Presented are numbers of Ura⁺ colonies per 10⁷ viable cells obtained after transformation by AB_S and CD_S oligos. The vertical bars correspond to the median values from at least six independent transformations; the error bars represent the range. (A) Strains used were KM-201,203 and derivative mutants. (C) Strains used were KM-221,222 and derivative mutants. (B) and (D) Percentage (median and range) of colonies with stable Ura⁺ phenotype (indicative of duplication) within four samples of 45 Ura⁺ colonies for each strain from the experiment shown in (A) or (C), respectively. For the percentage data shown in (B) for rad59Δ three groups of 12, 13, 12 Ura⁺ colonies and in (D) for sgs1Δ eight groups of 45 Ura⁺ colonies and for rad59Δ three groups of 33, 35, 68 colonies were screened. For the ARS1Δ strains all groups had 100% stable Ura⁺ colonies.
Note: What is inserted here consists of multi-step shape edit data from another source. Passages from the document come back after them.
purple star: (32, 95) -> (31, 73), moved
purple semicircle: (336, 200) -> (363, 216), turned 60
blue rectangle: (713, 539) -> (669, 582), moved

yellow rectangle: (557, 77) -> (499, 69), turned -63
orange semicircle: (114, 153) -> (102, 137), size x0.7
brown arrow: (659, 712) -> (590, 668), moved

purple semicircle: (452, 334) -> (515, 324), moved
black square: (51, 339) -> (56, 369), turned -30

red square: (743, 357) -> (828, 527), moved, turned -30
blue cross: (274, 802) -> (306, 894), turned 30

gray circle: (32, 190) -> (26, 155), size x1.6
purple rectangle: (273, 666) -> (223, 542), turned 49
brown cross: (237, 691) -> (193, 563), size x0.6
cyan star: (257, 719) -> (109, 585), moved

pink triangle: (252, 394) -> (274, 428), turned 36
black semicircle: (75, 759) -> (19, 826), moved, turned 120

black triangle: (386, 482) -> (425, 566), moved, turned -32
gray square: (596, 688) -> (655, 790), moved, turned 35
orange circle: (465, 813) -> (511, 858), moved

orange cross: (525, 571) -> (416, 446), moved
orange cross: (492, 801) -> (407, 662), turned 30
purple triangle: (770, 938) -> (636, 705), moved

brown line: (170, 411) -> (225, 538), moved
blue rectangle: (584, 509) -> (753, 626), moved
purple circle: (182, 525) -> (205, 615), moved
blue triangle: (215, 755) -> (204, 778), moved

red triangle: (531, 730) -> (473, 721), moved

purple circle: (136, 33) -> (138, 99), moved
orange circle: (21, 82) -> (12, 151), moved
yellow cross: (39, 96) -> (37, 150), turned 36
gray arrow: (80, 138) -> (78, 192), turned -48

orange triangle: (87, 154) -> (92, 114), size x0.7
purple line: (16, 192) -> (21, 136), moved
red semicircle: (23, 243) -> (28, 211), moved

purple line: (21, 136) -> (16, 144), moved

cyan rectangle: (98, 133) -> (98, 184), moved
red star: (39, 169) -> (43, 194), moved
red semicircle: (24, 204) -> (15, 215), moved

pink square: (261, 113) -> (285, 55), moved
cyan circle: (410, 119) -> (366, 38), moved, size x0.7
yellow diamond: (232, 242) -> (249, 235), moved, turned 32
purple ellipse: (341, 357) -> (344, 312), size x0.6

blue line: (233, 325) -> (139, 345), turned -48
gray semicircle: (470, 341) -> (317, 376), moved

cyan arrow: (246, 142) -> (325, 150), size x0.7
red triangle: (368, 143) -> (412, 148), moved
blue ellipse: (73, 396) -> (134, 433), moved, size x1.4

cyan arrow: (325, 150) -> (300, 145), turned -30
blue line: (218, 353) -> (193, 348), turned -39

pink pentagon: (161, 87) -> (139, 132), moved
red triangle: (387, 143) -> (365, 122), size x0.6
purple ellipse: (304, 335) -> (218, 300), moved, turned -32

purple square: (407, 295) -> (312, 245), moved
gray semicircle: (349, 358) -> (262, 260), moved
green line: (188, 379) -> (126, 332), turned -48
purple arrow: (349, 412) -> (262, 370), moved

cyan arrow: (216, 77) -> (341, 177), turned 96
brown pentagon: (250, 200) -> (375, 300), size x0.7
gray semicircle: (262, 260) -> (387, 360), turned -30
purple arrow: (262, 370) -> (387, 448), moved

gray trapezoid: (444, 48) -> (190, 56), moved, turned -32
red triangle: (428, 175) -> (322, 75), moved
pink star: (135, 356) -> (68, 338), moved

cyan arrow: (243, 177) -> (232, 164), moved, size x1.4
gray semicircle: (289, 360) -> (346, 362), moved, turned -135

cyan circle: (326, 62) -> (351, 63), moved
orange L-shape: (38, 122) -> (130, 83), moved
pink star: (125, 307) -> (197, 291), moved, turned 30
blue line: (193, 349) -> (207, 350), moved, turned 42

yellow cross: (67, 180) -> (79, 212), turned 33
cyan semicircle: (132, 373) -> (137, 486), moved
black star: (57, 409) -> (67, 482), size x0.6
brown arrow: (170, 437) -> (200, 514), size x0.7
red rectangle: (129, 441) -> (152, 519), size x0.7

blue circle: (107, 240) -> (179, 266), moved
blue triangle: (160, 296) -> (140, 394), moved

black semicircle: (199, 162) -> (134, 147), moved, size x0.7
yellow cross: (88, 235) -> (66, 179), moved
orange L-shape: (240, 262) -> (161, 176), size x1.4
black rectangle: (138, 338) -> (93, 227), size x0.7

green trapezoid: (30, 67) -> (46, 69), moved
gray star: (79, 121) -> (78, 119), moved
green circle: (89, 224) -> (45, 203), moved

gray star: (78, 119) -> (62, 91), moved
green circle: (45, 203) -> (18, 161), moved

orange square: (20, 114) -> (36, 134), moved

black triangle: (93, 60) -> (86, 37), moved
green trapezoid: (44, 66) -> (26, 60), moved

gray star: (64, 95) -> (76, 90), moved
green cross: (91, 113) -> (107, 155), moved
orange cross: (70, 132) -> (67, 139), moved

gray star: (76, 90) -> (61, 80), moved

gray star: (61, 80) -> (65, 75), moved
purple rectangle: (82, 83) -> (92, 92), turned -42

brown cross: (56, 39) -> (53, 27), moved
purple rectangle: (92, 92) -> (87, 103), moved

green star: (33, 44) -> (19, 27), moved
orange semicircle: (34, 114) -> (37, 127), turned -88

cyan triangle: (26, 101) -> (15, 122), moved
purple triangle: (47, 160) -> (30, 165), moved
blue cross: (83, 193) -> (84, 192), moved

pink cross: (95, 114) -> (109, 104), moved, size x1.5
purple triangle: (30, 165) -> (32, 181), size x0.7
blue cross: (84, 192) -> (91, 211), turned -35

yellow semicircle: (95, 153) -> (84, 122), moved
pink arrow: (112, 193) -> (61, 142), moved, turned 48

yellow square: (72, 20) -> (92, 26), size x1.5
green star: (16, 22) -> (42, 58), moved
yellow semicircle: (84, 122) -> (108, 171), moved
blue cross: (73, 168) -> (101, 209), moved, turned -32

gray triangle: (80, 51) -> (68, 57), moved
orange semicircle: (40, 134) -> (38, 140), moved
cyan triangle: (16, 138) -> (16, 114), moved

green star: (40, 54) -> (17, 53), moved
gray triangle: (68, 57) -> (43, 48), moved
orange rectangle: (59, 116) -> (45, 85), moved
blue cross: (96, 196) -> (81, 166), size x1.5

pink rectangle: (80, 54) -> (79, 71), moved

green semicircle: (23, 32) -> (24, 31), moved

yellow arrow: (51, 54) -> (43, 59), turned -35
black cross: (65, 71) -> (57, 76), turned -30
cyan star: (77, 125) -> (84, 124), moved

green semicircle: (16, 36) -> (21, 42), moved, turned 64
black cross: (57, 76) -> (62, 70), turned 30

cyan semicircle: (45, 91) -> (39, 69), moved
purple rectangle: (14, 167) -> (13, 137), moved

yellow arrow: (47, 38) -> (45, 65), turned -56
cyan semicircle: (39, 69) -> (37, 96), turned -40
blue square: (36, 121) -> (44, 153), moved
Figure 6. Possible SFDA mechanisms.

Small DNA fragments can find homology with single-stranded sequences at the boundaries of the A3-UR amplicon region, either during DNA replication or during processing of DSB ends, and trigger amplification events resulting in formation of extrachromosomal circles or duplications. There are multiple possible mechanisms for SFDA and here we present the sketch of four SFDA events initiated by either the AB or CD oligo. Our models aim to show examples of SFDA-driven events illustrating an intermediate step for each chosen SFDA event in which the oligos are fully paired with the chromosomal sequence. (A) SFDA-driven formation of an extrachromosomal circle by the CD oligo (in green) when no DSB is induced and there is ARS1 in the amplicon, or (B) by the AB oligo (in blue) when a DSB is induced next to the amplicon; (C) SFDA-driven formation of a tandem duplication by the CD oligo when no DSB is induced and there is ARS1 in the amplicon, or (D) by the AB oligo when a DSB is induced next to the amplicon. DNA synthesis on the Crick (C) and Watson (W) strands is indicated by the red lines, assuming the fork comes from ARS1 in (A) and (C). DSB repair synthesis is indicated as red dotted lines in (B) and (D). DNA synthesis primed by the AB oligo is shown as blue dotted line. The small black arrows indicate points of strand cleavage to resolve the recombination intermediate.